[EXERCISE AIM]
From the first line to the last, output the data exactly as it stands, minus its pictures.
[Start of Attachment]
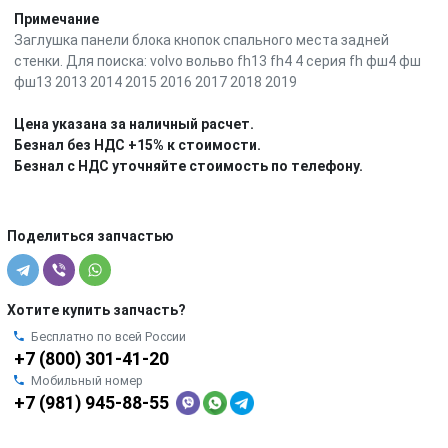
Примечание
Заглушка панели блока кнопок спального места задней
стенки. Для поиска: volvo вольво fh13 fh4 4 серия fh фш4 фш
фш13 2013 2014 2015 2016 2017 2018 2019
Цена указана за наличный расчет.
Безнал без НДС +15% к стоимости.
Безнал с НДС уточняйте стоимость по телефону.
Поделиться запчастью
Хотите купить запчасть?
Бесплатно по всей России
+7 (800) 301-41-20
Мобильный номер
+7 (981) 945-88-55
[End of Attachment]
[WRITTEN REPLY]
Примечание
Заглушка панели блока кнопок спального места задней
стенки. Для поиска: volvo вольво fh13 fh4 4 серия fh фш4 фш
фш13 2013 2014 2015 2016 2017 2018 2019
Цена указана за наличный расчет.
Безнал без НДС +15% к стоимости.
Безнал с НДС уточняйте стоимость по телефону.
Поделиться запчастью
Хотите купить запчасть?
Бесплатно по всей России
+7 (800) 301-41-20
Мобильный номер
+7 (981) 945-88-55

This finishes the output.